2 more meningitis cases confirmed

One more in Marion County

A closeup view through the lens of a microscope and magnified on the computer screen of the meningitis causing fungus Exserohilum rostratum at the Mycotic lab at the Centers for Disease Control and Prevention on Oct. 12, 2012 in Atlanta. The staff and technicians have been working around the clock to confirm cases and inform the public regarding the multi-state meningitis outbreak that has resulted in 14 deaths. The fungal outbreak is believed to have started at New England Compounding Center where a steroid injection shipment was contaminated with the fungus. (AP Photo/Pouya Dianat)

Published: Tuesday, October 16, 2012 at 12:52 p.m.
Last Modified: Tuesday, October 16, 2012 at 12:52 p.m.

The Florida Department of Health announced this afternoon that 1,038 patients in the state received one or more shots of contaminated pain medication manufactured and distributed by a New England compounding pharmacy.

The state has notified all but 12 of those patients in a week or so --- a feat that the secretary of health calls “an extraordinary effort” under the circumstances.

The secretary, Dr. John Armstrong, said the state knows the identity of the remaining 12 patients and is still trying to reach them. They may be Floridians or may have just received the medication while here.

Armstrong discussed those details during a 1:30 p.m. news conference. A bit earlier in the afternoon the state announced that it had confirmed two more cases --- one of them in Marion County --- of fungal meningitis linked to the contaminated pain medication. That makes the Florida count 12 patients including two deaths.

The two most recent patients received epidural back injections of contaminated lots of methylprednisolone acetate.

The Marion County patient is a woman, age 74, who received her shot at the Florida Pain Clinic.

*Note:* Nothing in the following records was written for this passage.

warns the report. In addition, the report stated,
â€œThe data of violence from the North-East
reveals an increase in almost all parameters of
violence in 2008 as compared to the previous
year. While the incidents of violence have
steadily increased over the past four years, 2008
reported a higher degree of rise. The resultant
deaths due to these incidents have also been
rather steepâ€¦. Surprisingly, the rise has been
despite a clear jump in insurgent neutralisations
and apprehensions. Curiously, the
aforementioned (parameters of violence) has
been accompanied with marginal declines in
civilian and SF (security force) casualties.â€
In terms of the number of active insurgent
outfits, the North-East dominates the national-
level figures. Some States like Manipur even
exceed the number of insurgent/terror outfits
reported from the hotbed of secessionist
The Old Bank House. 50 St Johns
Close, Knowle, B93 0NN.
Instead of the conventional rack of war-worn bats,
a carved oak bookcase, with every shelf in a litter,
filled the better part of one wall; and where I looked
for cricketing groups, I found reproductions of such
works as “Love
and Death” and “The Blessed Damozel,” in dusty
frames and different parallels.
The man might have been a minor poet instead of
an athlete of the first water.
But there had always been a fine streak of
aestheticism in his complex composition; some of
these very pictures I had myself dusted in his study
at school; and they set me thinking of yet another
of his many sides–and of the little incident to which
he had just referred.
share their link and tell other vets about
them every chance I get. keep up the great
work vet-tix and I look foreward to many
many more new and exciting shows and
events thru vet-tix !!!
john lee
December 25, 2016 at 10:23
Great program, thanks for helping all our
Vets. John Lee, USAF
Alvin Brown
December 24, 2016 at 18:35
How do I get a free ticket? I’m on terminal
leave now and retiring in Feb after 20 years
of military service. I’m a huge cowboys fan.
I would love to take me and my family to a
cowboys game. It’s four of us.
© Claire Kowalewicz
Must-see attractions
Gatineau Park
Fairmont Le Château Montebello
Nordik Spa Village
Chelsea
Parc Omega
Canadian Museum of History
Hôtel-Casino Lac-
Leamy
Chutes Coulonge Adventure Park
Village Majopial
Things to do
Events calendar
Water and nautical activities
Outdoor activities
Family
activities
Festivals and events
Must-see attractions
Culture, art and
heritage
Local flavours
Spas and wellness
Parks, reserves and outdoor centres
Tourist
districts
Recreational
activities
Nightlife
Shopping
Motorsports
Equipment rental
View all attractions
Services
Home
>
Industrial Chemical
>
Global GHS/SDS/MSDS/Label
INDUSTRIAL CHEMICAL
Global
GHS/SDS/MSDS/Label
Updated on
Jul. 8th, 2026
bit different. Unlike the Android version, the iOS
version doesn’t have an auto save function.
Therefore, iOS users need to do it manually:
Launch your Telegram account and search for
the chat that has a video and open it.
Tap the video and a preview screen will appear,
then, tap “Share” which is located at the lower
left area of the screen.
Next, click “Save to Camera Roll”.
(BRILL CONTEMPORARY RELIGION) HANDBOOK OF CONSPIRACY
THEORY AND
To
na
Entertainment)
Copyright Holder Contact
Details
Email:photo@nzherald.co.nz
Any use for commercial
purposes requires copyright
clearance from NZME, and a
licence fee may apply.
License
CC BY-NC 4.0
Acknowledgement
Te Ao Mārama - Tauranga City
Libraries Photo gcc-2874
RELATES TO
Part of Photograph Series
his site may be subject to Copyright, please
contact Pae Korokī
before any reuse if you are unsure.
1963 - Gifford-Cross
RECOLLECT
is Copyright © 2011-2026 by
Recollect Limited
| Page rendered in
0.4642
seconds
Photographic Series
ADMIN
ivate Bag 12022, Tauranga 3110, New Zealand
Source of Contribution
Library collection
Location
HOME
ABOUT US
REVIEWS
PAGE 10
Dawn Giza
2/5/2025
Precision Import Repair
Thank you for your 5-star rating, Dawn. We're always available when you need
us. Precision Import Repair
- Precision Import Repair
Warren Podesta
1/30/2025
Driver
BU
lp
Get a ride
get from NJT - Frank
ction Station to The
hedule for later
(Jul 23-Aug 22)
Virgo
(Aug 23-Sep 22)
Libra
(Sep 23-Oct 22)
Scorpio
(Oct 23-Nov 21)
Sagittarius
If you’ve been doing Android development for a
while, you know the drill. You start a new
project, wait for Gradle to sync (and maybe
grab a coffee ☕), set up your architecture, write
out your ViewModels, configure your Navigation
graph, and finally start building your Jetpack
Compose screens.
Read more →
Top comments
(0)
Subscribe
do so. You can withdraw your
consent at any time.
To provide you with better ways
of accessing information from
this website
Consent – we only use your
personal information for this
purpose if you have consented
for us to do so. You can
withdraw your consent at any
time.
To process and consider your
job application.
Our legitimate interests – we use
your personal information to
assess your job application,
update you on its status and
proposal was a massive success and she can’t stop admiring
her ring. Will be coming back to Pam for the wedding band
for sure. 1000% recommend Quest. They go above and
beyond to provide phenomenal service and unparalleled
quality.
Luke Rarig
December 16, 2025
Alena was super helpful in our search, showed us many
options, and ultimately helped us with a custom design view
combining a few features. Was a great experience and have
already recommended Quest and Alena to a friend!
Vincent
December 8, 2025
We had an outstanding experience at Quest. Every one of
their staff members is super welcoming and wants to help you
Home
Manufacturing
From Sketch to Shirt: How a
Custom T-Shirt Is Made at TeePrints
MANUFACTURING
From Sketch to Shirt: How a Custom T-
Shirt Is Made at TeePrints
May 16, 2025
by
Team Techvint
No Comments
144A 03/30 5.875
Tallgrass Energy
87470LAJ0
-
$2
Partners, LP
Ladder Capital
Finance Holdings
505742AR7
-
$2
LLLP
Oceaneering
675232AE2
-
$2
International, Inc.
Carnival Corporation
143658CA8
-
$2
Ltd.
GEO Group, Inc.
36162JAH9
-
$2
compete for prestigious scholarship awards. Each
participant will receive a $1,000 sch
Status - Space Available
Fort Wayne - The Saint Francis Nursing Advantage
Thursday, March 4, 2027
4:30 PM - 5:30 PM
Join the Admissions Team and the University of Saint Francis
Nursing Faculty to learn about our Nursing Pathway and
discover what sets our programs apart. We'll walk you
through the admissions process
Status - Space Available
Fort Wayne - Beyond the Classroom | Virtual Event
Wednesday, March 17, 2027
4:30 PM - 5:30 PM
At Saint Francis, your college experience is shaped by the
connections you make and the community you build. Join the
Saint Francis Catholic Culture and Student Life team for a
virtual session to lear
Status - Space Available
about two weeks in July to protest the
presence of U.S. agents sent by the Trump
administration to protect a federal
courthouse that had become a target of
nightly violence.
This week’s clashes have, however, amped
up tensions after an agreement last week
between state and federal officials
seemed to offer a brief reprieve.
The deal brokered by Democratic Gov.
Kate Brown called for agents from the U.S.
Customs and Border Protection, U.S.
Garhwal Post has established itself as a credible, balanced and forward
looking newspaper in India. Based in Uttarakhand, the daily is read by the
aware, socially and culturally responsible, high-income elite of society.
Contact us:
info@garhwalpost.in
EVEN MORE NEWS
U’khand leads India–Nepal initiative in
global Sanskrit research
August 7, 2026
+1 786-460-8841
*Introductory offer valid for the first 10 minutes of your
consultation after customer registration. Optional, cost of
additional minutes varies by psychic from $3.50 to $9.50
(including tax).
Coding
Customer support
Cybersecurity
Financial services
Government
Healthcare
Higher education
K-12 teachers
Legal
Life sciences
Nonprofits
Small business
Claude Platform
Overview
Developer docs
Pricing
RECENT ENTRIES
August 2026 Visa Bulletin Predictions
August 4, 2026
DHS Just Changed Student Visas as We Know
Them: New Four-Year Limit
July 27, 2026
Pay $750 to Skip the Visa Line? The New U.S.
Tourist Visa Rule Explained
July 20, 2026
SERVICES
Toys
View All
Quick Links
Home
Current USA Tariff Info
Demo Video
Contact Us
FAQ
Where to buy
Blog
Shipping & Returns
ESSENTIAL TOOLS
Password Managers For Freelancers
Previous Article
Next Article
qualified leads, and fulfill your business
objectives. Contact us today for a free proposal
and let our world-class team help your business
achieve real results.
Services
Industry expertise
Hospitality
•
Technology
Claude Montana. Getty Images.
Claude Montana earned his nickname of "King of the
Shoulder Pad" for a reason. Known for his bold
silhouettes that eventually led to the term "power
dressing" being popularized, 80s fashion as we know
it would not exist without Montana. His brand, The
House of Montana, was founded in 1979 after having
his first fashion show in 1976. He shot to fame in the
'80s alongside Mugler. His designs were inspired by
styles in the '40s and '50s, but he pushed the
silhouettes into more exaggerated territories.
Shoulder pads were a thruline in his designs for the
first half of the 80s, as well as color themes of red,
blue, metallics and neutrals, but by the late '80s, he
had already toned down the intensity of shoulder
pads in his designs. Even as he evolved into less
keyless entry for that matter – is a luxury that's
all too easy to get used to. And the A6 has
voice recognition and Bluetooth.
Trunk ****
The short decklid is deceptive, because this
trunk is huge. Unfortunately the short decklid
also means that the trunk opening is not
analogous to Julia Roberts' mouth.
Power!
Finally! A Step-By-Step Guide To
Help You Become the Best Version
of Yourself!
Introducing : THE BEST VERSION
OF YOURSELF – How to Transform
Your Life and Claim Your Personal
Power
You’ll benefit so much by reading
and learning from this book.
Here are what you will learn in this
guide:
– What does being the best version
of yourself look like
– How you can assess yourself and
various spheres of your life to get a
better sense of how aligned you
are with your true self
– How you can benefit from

The other patient is a 79-year-old woman who was treated in Escambia County.

Ten of the 12 cases, including both deaths, are in Marion.

“The Florida Department of Health continues to investigate this outbreak using guidance from

the Food and Drug Administration and the Centers for Disease Control and Prevention,” Armstrong said in a news release. He is the state surgeon general as well as the secretary of health.

The nationwide numbers: 214 cases of fungal meningitis connected with the tainted medicine and 15 deaths in 15 states.

As local, state and federal officials sort through the methylprednisolone acetate issue, the pharmacy at the heart of the matter --- the New England Compounding Center in Framingham, Mass. --- is dealing with more issues.

Twelve additional medications manufactured and distributed by the pharmacy have been recalled out of an abundance of caution. In Florida, 78 medical facilities received those drugs. All of those facilities have been visited by state or local officials.

Officials note that no contamination or problems have been identified with those other medications at this time. The recall move is precautionary.